Avec la bénédiction et le financement de la Banque Mondiale

Nouveau venu au club des producteurs de pétrole, le Tchad réussit-il son décollage économique au profit du plus grand nombre ? Ce pays enclavé de 1’284’000 km2 (plus de 30 fois la Suisse) s’étend sur 1’700 km du Nord au Sud et sur quelque 1’000 km d’Est en Ouest. Il est en grande partie désertique. Encouragée par les Etats-Unis, la Banque mondiale (BM) croit fermement que le projet des transnationales Esso-Exxon, Chevron et Pétronas permettra de développer le pays. Le président tchadien Idriss Deby accuse déjà le consortium américano-malaisien, qu’il avait pourtant lui-même invité, «d’arnaque», «d’opacité» et de «fraude».

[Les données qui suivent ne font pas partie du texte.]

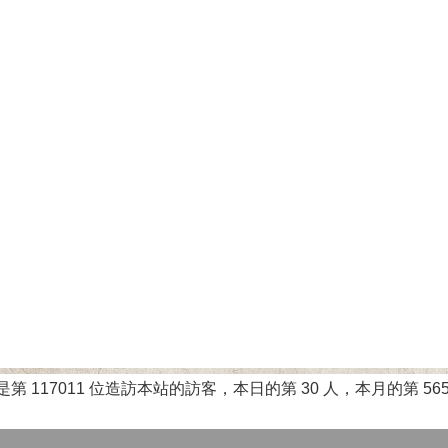
是第 117011 位造訪本站的訪客，本日的第 30 人，本月的第 565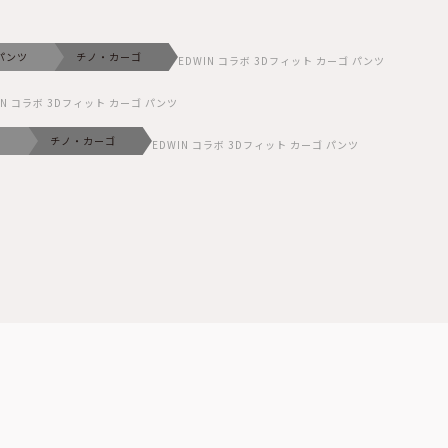
パンツ
チノ・カーゴ
EDWIN コラボ 3Dフィット カーゴ パンツ
IN コラボ 3Dフィット カーゴ パンツ
ツ
チノ・カーゴ
EDWIN コラボ 3Dフィット カーゴ パンツ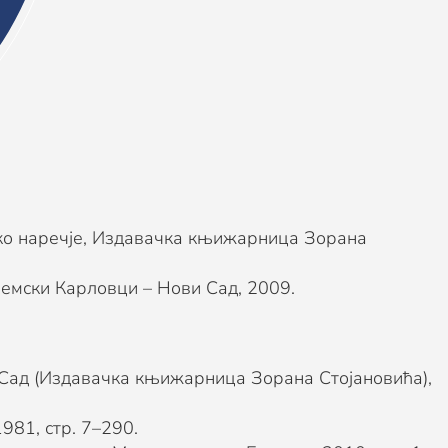
ултет у Нишу, Ниш 2014. (и каснија издања) или
ско наречје, Издавачка књижарница Зорана
емски Карловци – Нови Сад, 2009.
и Сад (Издавачка књижарница Зорана Стојановића),
981, стр. 7–290.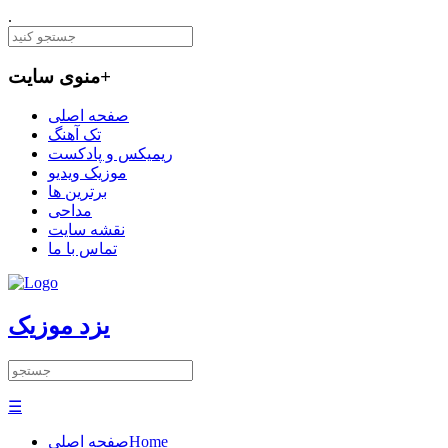
.
+
منوی سایت
صفحه اصلی
تک آهنگ
ریمیکس و پادکست
موزیک ویدیو
برترین ها
مداحی
نقشه سایت
تماس با ما
یزد موزیک
☰
Home
صفحه اصلی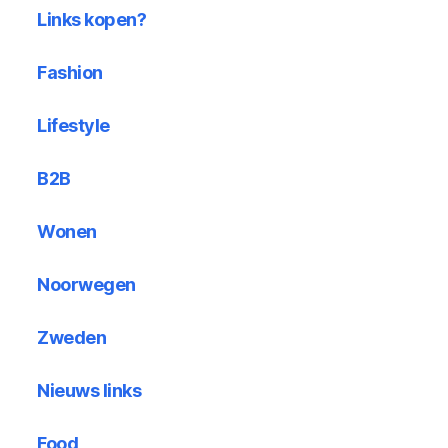
Links kopen?
Fashion
Lifestyle
B2B
Wonen
Noorwegen
Zweden
Nieuws links
Food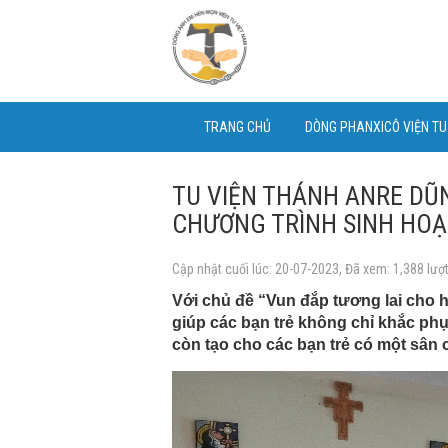
TRANG CHỦ
DÒNG PHANXICÔ VIỆN T
TU VIỆN THÁNH ANRE DŨN
CHƯƠNG TRÌNH SINH HOẠT
Cập nhật cuối lúc: 20-07-2023, Đã xem: 1,388 lượ
Với chủ đề “Vun đắp tương lai cho 
giúp các bạn trẻ không chỉ khắc phụ
còn tạo cho các bạn trẻ có một sân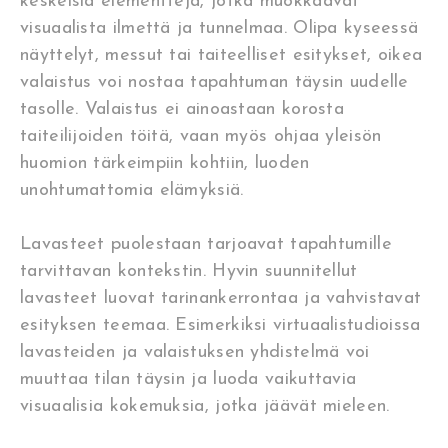
keskeisiä elementtejä, jotka muokkaavat
visuaalista ilmettä ja tunnelmaa. Olipa kyseessä
näyttelyt, messut tai taiteelliset esitykset, oikea
valaistus voi nostaa tapahtuman täysin uudelle
tasolle. Valaistus ei ainoastaan korosta
taiteilijoiden töitä, vaan myös ohjaa yleisön
huomion tärkeimpiin kohtiin, luoden
unohtumattomia elämyksiä.
Lavasteet puolestaan tarjoavat tapahtumille
tarvittavan kontekstin. Hyvin suunnitellut
lavasteet luovat tarinankerrontaa ja vahvistavat
esityksen teemaa. Esimerkiksi virtuaalistudioissa
lavasteiden ja valaistuksen yhdistelmä voi
muuttaa tilan täysin ja luoda vaikuttavia
visuaalisia kokemuksia, jotka jäävät mieleen.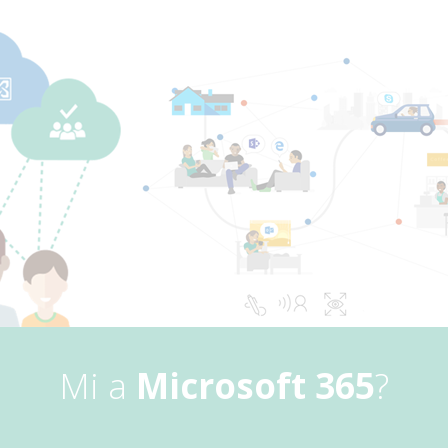
Mi a
Microsoft 365
?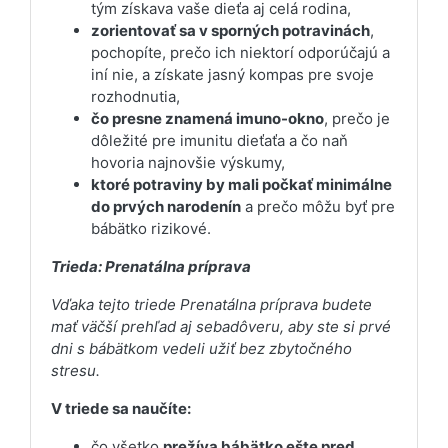
tým získava vaše dieťa aj celá rodina,
zorientovať sa v sporných potravinách
,
pochopíte, prečo ich niektorí odporúčajú a
iní nie, a získate jasný kompas pre svoje
rozhodnutia,
čo presne znamená imuno-okno
, prečo je
dôležité pre imunitu dieťaťa a čo naň
hovoria najnovšie výskumy,
ktoré potraviny by mali počkať minimálne
do prvých narodenín
a prečo môžu byť pre
bábätko rizikové.
Trieda: Prenatálna príprava
Vďaka tejto triede Prenatálna príprava budete
mať väčší prehľad aj sebadôveru, aby ste si prvé
dni s bábätkom vedeli užiť bez zbytočného
stresu.
V triede sa naučíte:
čo všetko
prežíva bábätko ešte pred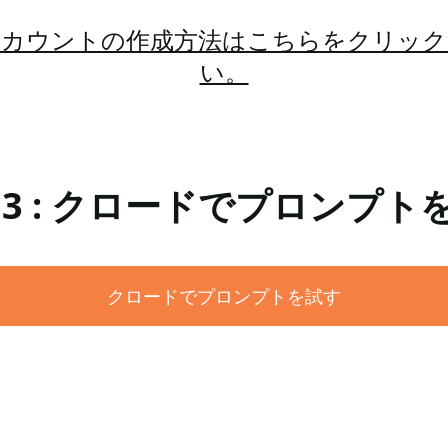
アカウントの作成方法はこちらをクリック
い。
 3 : クロードでプロンプト
クロードでプロンプトを試す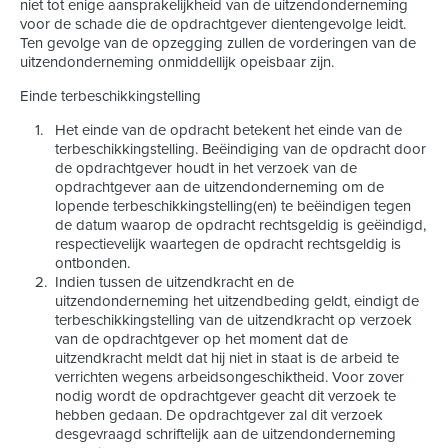
niet tot enige aansprakelijkheid van de uitzendonderneming
voor de schade die de opdrachtgever dientengevolge leidt.
Ten gevolge van de opzegging zullen de vorderingen van de
uitzendonderneming onmiddellijk opeisbaar zijn.
Einde terbeschikkingstelling
Het einde van de opdracht betekent het einde van de
terbeschikkingstelling. Beëindiging van de opdracht door
de opdrachtgever houdt in het verzoek van de
opdrachtgever aan de uitzendonderneming om de
lopende terbeschikkingstelling(en) te beëindigen tegen
de datum waarop de opdracht rechtsgeldig is geëindigd,
respectievelijk waartegen de opdracht rechtsgeldig is
ontbonden.
Indien tussen de uitzendkracht en de
uitzendonderneming het uitzendbeding geldt, eindigt de
terbeschikkingstelling van de uitzendkracht op verzoek
van de opdrachtgever op het moment dat de
uitzendkracht meldt dat hij niet in staat is de arbeid te
verrichten wegens arbeidsongeschiktheid. Voor zover
nodig wordt de opdrachtgever geacht dit verzoek te
hebben gedaan. De opdrachtgever zal dit verzoek
desgevraagd schriftelijk aan de uitzendonderneming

Les 8 millions de Tchadiens gagnent en moyenne 1 franc par jour et leur espérance de vie n’atteint même pas 50 ans. La mortalité infantile y est élevée, l’accès aux services sociaux de base limité et l’alimentation très pauvre, ce qui entraîne chaque année quelque 60’000 décès d’enfants de moins de cinq ans. Environ 85% des recettes directes du pétrole devraient être affectées à des activités prioritaires de réduction de la pauvreté.

Les gains de cette manne, estimés à près de 100 millions de dollars pour 2004, seront-ils affectés comme promis à l’éducation, aux soins de santé, aux infrastructures, à l’agriculture, à l’élevage, à l’approvisionnement en eau et à la protection de l’environnement? Maurice Page, témoin pendant quatre ans des difficultés de vie des Tchadiens, est plutôt sceptique.

Apic: Le pétrole n’est pas directement extrait dans la région de Moundou.

M. Page: Le pétrole est désormais exploité à Doba. Mais on est en train d’effectuer des travaux préparatoires dans une zone plus large, qui va atteindre Moundou, Sahr, et d’autres localités. Dans dix ou quinze ans, c’est tout le Sud du Tchad qui pourrait être concerné, ainsi que la Centrafrique, jusqu’au Soudan. C’est pour cela que l’on a réalisé un pipeline de plus de 1000 km de Doba, au Tchad, au port de Kribi, au Cameroun: ce n’est pas seulement pour Doba. On sait qu’il y a encore pas mal d’autres réserves.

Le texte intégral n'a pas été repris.